====== RECORDS ======

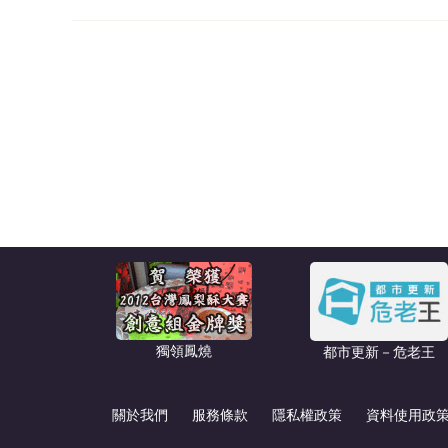
獨領鳳燒
都市更新－危老王
關於我們
服務條款
隱私權政策
資料使用政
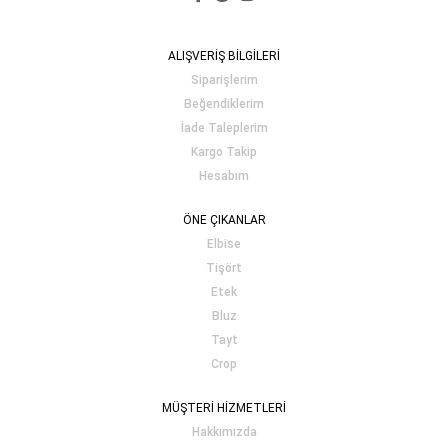
ALIŞVERİŞ BİLGİLERİ
Siparişlerim
Beğendiklerim
İade Taleplerim
Kargo Takip
Hesabım
ÖNE ÇIKANLAR
Elbise
Tişört
Etek
Bluz
Tayt
Crop
MÜŞTERİ HİZMETLERİ
Hakkımızda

======

◆ **DESCRIPTION OF THE TASK**
When you retype the data above, match every line exactly and leave the pictures behind.

◆ **SOLUTION TO THIS TASK**
獨領鳳燒
都市更新－危老王
關於我們
服務條款
隱私權政策
資料使用政
ALIŞVERİŞ BİLGİLERİ
Siparişlerim
Beğendiklerim
İade Taleplerim
Kargo Takip
Hesabım
ÖNE ÇIKANLAR
Elbise
Tişört
Etek
Bluz
Tayt
Crop
MÜŞTERİ HİZMETLERİ
Hakkımızda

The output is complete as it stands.